## Scatter Plot Comparison: PPO-RLHF vs. Proposed PPO-Collaborative Training Performance
### Overview
The image displays two side-by-side scatter plots comparing the training performance of two reinforcement learning methods over the same number of training steps. The left chart shows the performance of "PPO-RLHF (GPT-3.5)", and the right chart shows the performance of a "Proposed PPO-Collaborative Training" method. Both plots track a "Performance Score" against "PPO Training Steps (K)".
### Components/Axes
**Common Elements (Both Charts):**
* **Chart Type:** Scatter Plot.
* **X-Axis:** Label: "PPO Training Steps (K)". Scale: Linear, from 0 to 70K, with major tick marks at 10K intervals (0, 10K, 20K, 30K, 40K, 50K, 60K, 70K).
* **Y-Axis:** Label: "Performance Score". Scale: Linear, from 0.1 to 0.8, with major tick marks at 0.1 intervals.
* **Legend:** Positioned at the bottom center of each respective chart area.
**Left Chart Specifics:**
* **Title:** "PPO-RLHF (GPT-3.5) Training Performance" (centered above the plot).
* **Legend Label:** "PPO-RLHF (GPT-3.5)".
* **Data Point Color:** Blue.
**Right Chart Specifics:**
* **Title:** "Proposed PPO-Collaborative Training Performance" (centered above the plot).
* **Legend Label:** "Proposed PPO-Collaborative Training".
* **Data Point Color:** Green.
### Detailed Analysis
**Left Chart: PPO-RLHF (GPT-3.5)**
* **Trend Verification:** The blue data points show a clear, consistent upward trend with moderate scatter. The performance score increases steadily as training steps increase.
* **Data Point Extraction (Approximate):**
* At ~0K steps: Score ≈ 0.15
* At ~10K steps: Score ≈ 0.30
* At ~20K steps: Score ≈ 0.40
* At ~30K steps: Score ≈ 0.50
* At ~40K steps: Score ≈ 0.58
* At ~50K steps: Score ≈ 0.65
* At ~60K steps: Score ≈ 0.70
* At ~70K steps: Score ≈ 0.75
* **Distribution:** The points form a relatively tight band around an implied increasing curve. The variance (vertical spread) appears fairly consistent across the training steps.
**Right Chart: Proposed PPO-Collaborative Training**
* **Trend Verification:** The green data points also show a strong upward trend. The initial rise appears steeper than the left chart, and the final performance points reach a slightly higher maximum value. The scatter (variance) appears greater, especially in the mid-to-late training stages.
* **Data Point Extraction (Approximate):**
* At ~0K steps: Score ≈ 0.15
* At ~10K steps: Score ≈ 0.40
* At ~20K steps: Score ≈ 0.55
* At ~30K steps: Score ≈ 0.62
* At ~40K steps: Score ≈ 0.68
* At ~50K steps: Score ≈ 0.72
* At ~60K steps: Score ≈ 0.75
* At ~70K steps: Score ≈ 0.78
* **Distribution:** The points show more vertical dispersion compared to the left chart, particularly between 30K and 60K steps, suggesting higher variance in performance during those phases of training.
### Key Observations
1. **Similar Starting Point:** Both methods begin at a nearly identical performance score (~0.15) at step 0.

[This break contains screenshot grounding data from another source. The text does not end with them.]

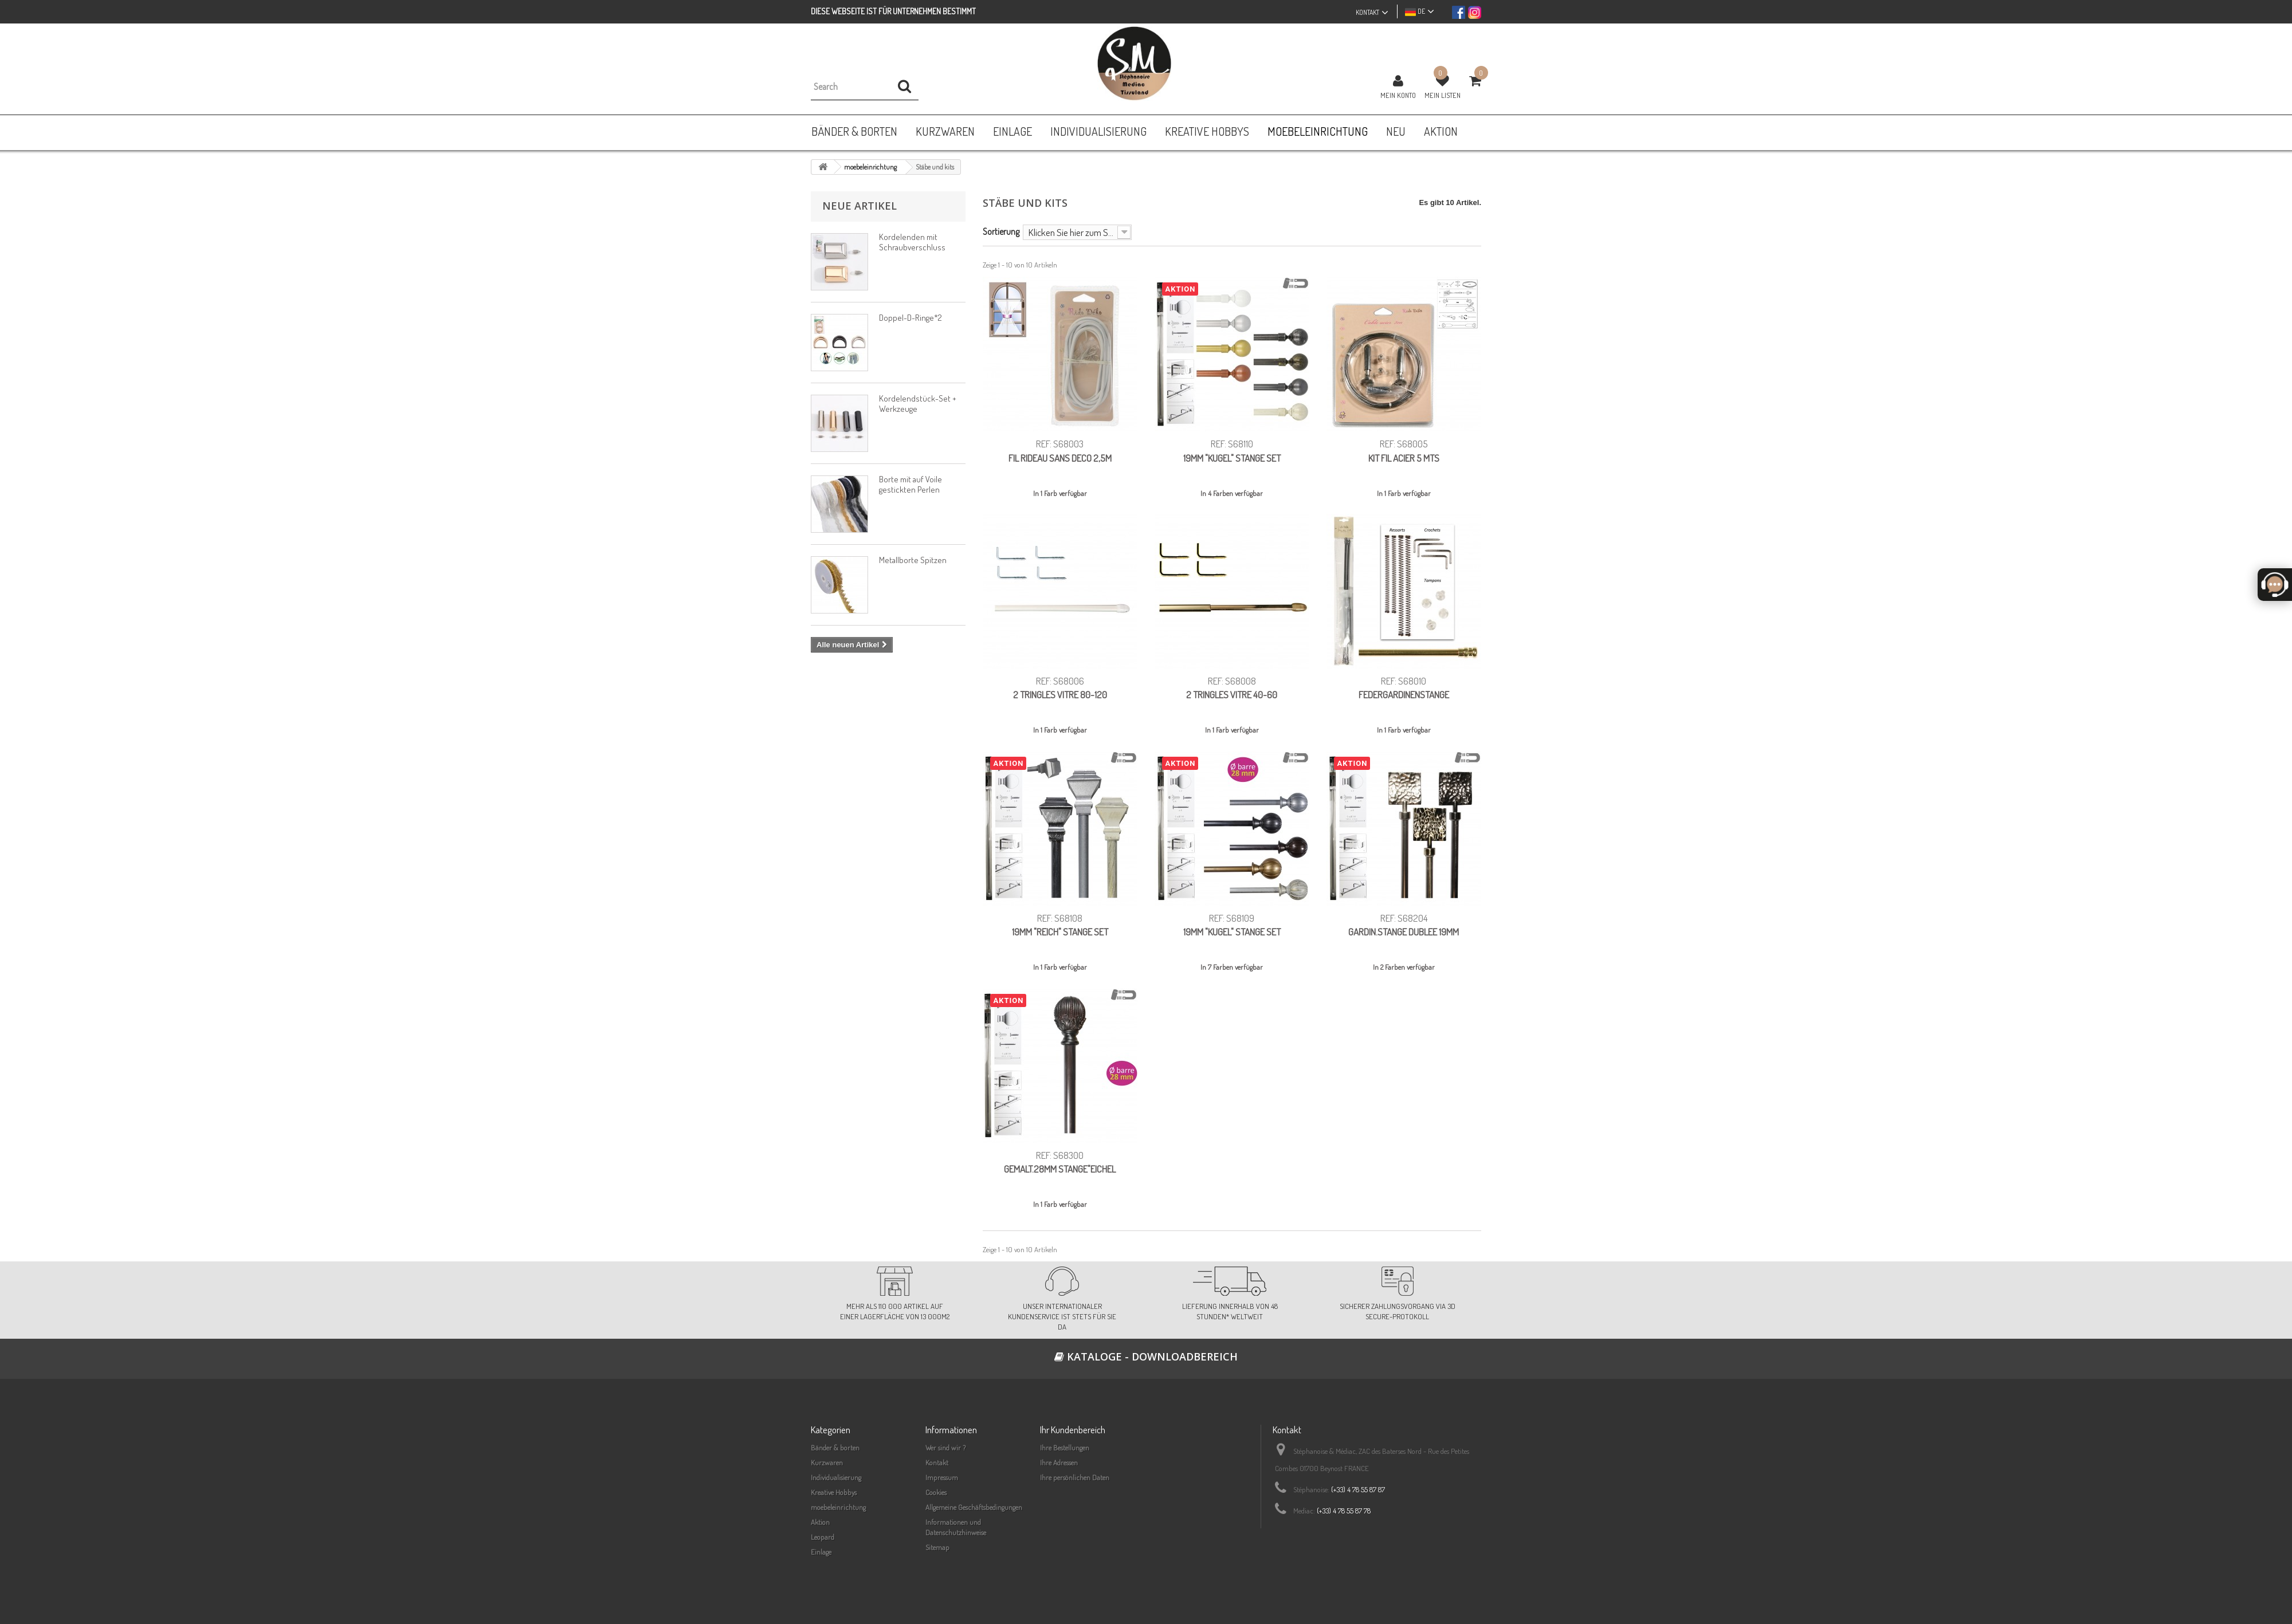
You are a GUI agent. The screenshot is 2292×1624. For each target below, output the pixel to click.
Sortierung (1001, 231)
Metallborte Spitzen (913, 560)
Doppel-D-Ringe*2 (910, 317)
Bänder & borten (835, 1447)
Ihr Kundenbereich (1072, 1430)
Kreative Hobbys (834, 1492)
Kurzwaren (827, 1462)
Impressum (941, 1477)
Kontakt (936, 1462)
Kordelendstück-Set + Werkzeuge (917, 403)
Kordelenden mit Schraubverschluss (912, 242)
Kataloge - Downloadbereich (1146, 1356)
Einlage (821, 1551)
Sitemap (937, 1547)
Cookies (936, 1492)
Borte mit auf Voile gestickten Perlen (910, 484)
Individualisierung (836, 1477)
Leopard (822, 1537)
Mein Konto (1398, 95)
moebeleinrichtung (838, 1507)
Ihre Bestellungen (1064, 1447)
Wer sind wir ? (945, 1447)
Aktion (820, 1522)
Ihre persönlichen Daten (1074, 1477)
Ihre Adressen (1059, 1462)
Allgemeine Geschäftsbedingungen (973, 1507)
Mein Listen (1442, 95)
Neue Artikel (859, 206)
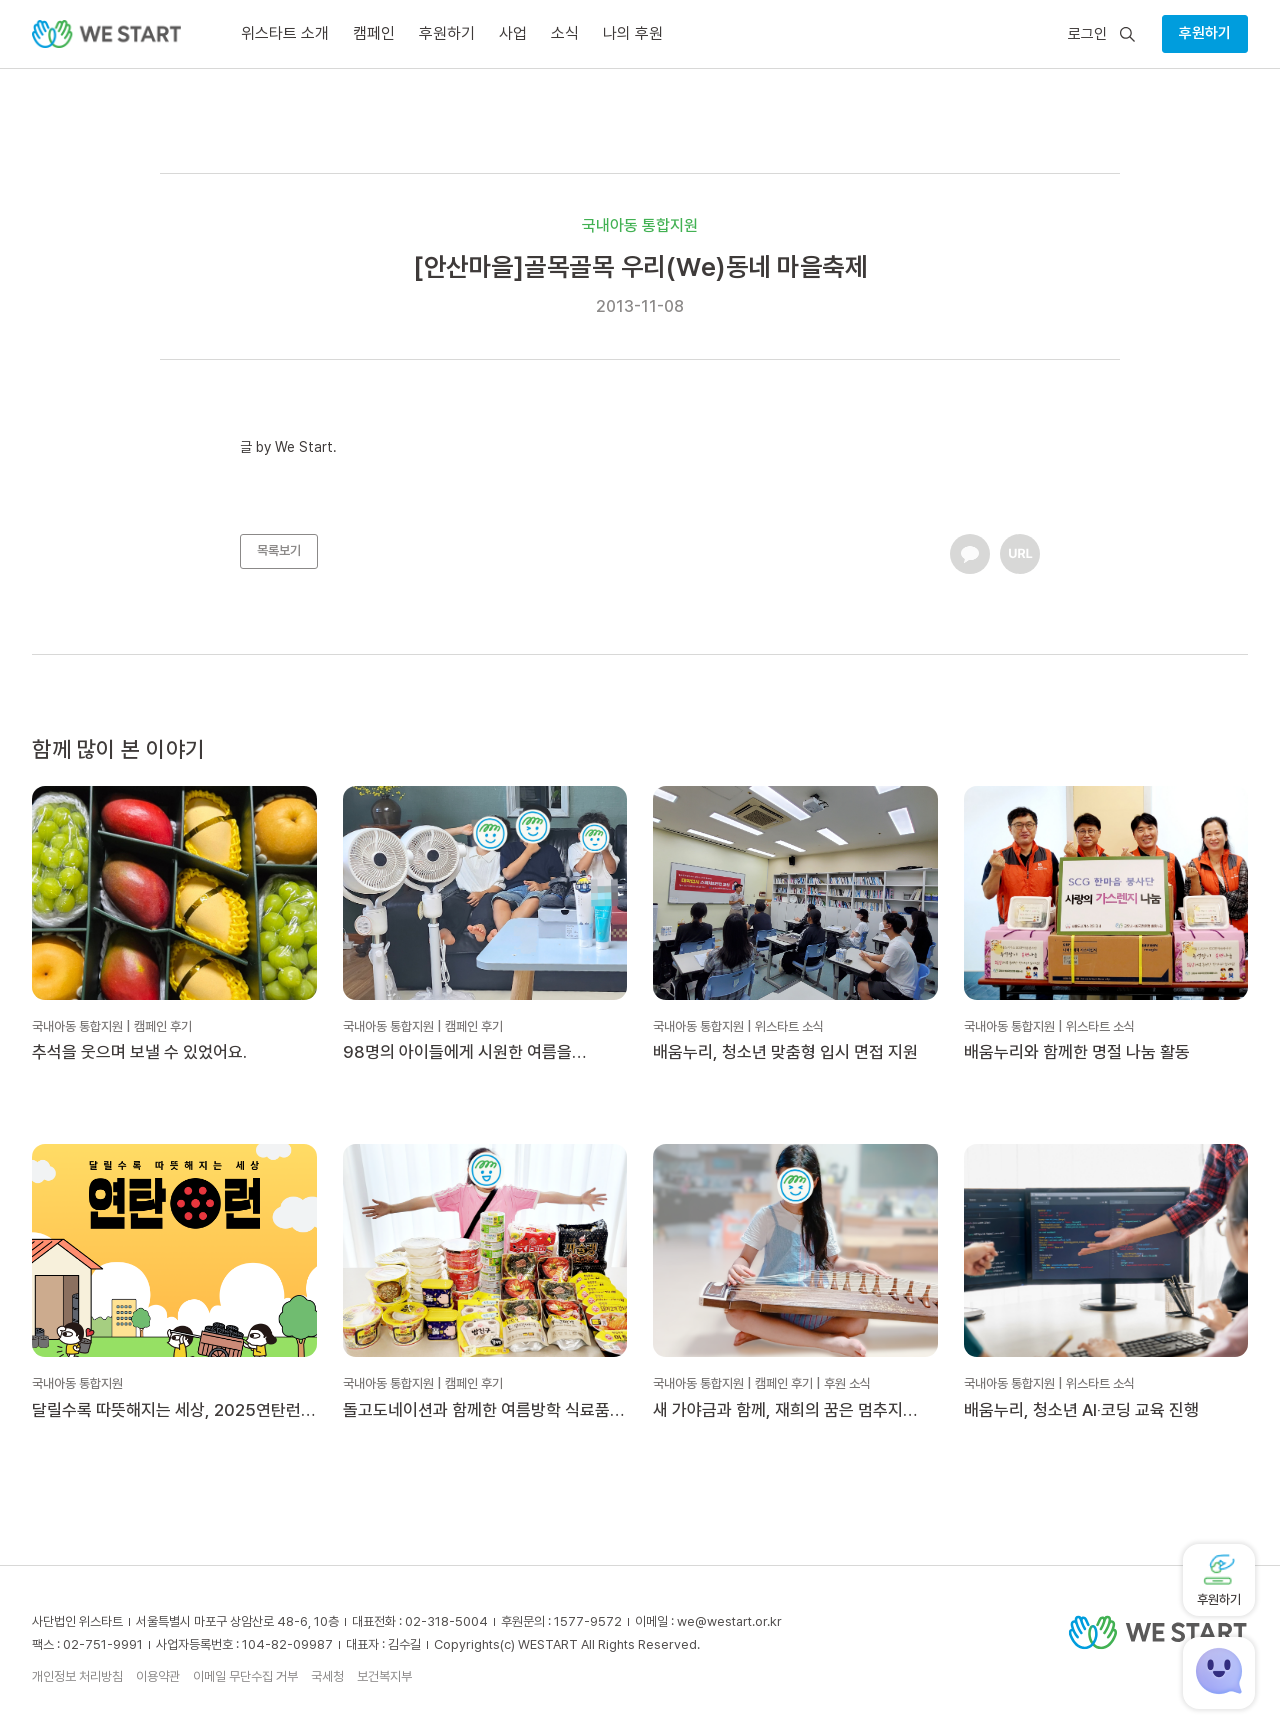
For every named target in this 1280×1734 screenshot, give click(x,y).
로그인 (1087, 34)
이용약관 (158, 1676)
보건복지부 (384, 1676)
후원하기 (1205, 33)
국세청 (327, 1676)
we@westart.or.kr (729, 1621)
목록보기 (279, 550)
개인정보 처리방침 (77, 1676)
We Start (304, 447)
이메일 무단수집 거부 (245, 1676)
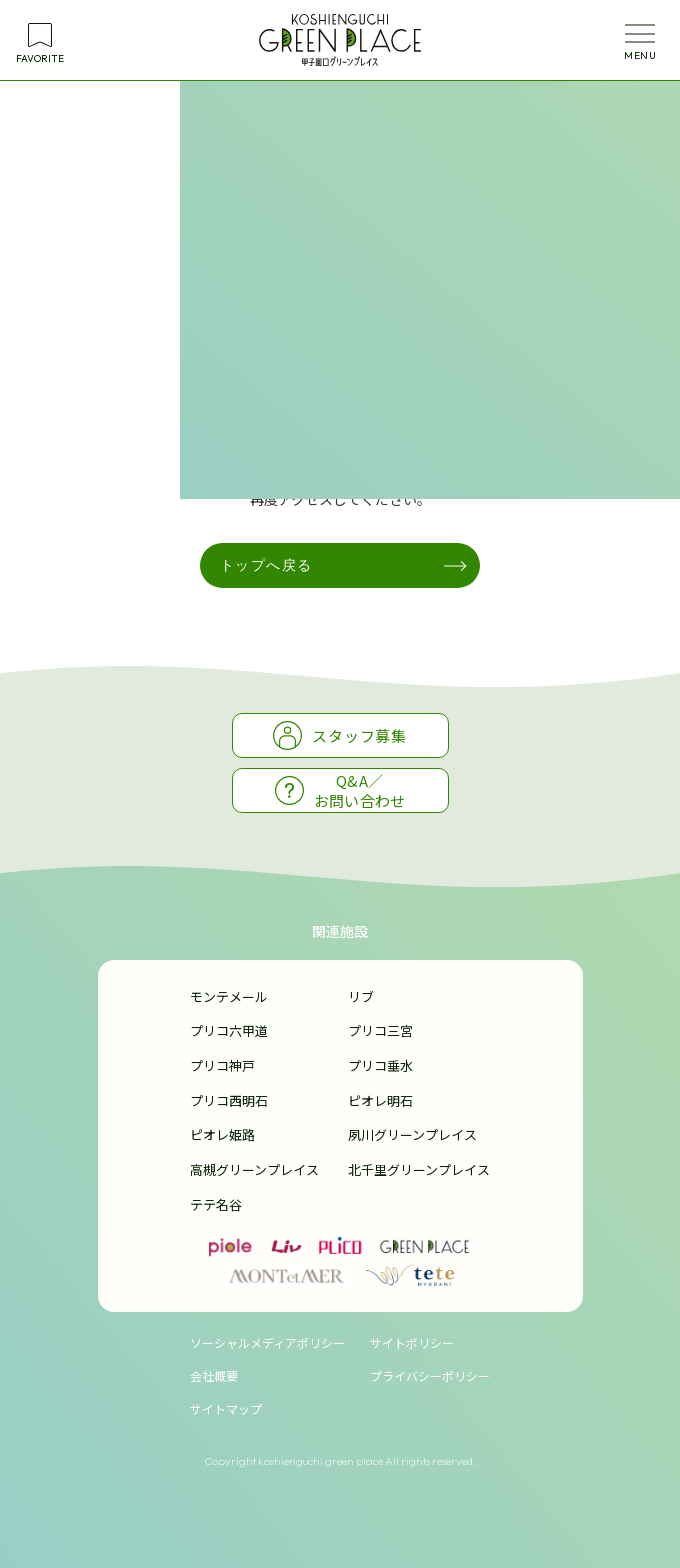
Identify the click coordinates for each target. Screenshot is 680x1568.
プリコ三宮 (380, 1030)
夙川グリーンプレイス (412, 1134)
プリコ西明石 (229, 1100)
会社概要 (214, 1375)
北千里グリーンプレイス (419, 1169)
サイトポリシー (412, 1342)
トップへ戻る (266, 565)
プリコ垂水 (380, 1065)
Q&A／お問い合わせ (340, 790)
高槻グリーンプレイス (254, 1169)
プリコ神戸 (222, 1065)
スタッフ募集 (339, 735)
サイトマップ (226, 1408)
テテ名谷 (216, 1204)
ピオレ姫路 (222, 1134)
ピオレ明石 (380, 1100)
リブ (361, 996)
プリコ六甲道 (229, 1030)
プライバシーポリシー (430, 1375)
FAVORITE (40, 58)
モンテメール (229, 996)
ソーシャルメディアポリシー (267, 1342)
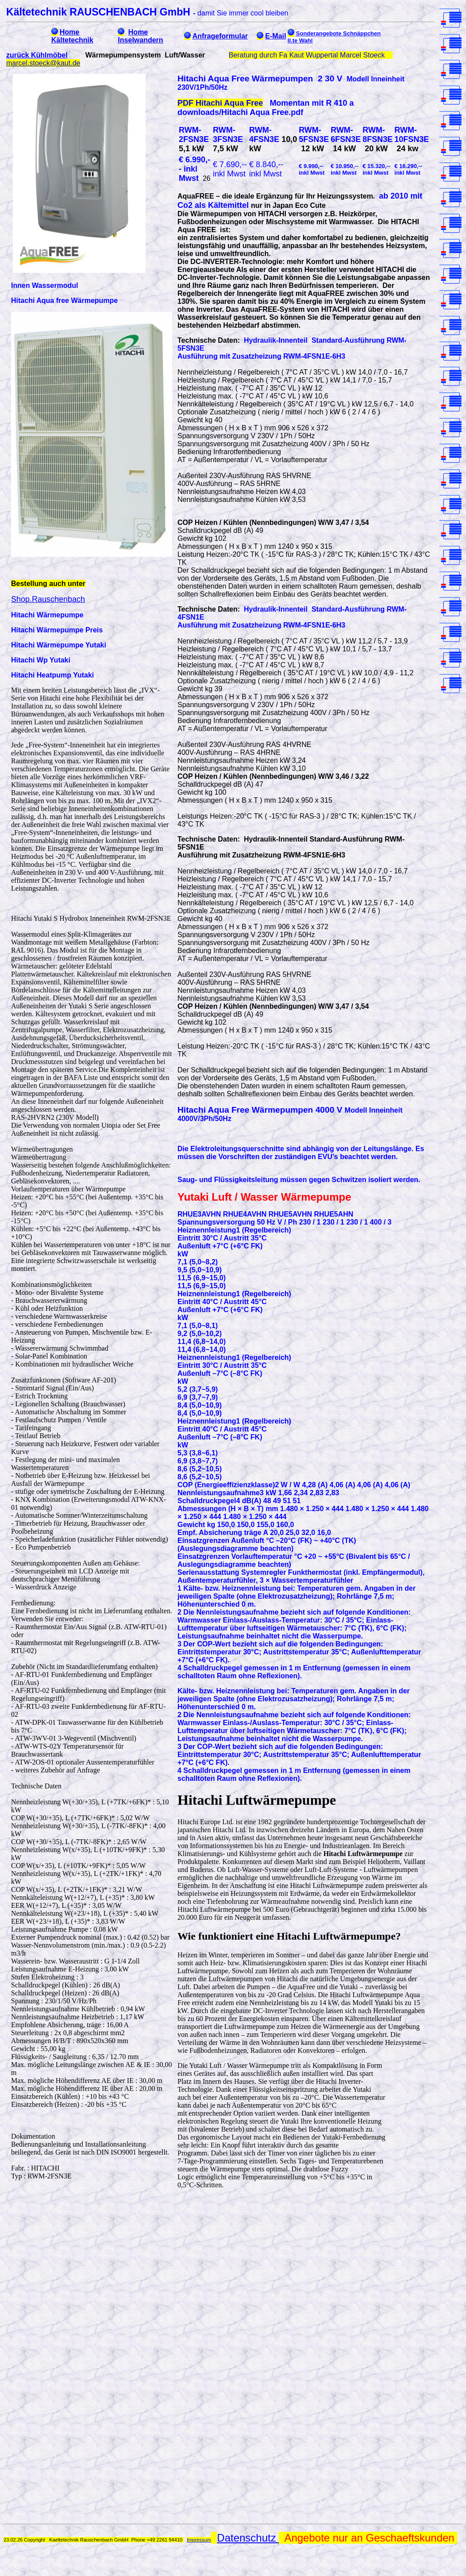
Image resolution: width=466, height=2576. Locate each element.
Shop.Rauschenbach (48, 599)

2. **Faster Initial Improvement:** The Proposed PPO-Collaborative method (right) shows a more rapid performance gain in the first 20K steps, reaching ~0.55 compared to ~0.40 for PPO-RLHF.
3. **Higher Final Performance:** The Proposed method achieves a higher approximate final score (~0.78) at 70K steps compared to PPO-RLHF (~0.75).
4. **Variance Difference:** The Proposed method's training exhibits greater performance variance (scatter) throughout the process, whereas the PPO-RLHF training appears more stable and consistent.
5. **Monotonic Increase:** Both data series demonstrate a monotonic increase; performance does not significantly drop at any measured interval.
### Interpretation
The data suggests that the "Proposed PPO-Collaborative Training" method offers two potential advantages over the baseline "PPO-RLHF (GPT-3.5)": **faster learning** in the early stages and a **higher ultimate performance ceiling** within the 70K step window. This could imply a more efficient or effective training algorithm.
However, the increased variance in the proposed method's scores indicates a trade-off. While it reaches higher peaks, its performance is less predictable during training, which might be a concern for stability or reproducibility. The PPO-RLHF method, while improving more slowly and peaking lower, demonstrates a more reliable and steady progression.
The comparison is designed to highlight the proposed method's superiority in key metrics (final score, early gain). A technical reader would infer that the authors are arguing for the collaborative approach's efficacy, but would also note the need to investigate the cause of the higher variance. The side-by-side presentation with identical axes allows for direct visual comparison, making the differences in trajectory and scatter immediately apparent.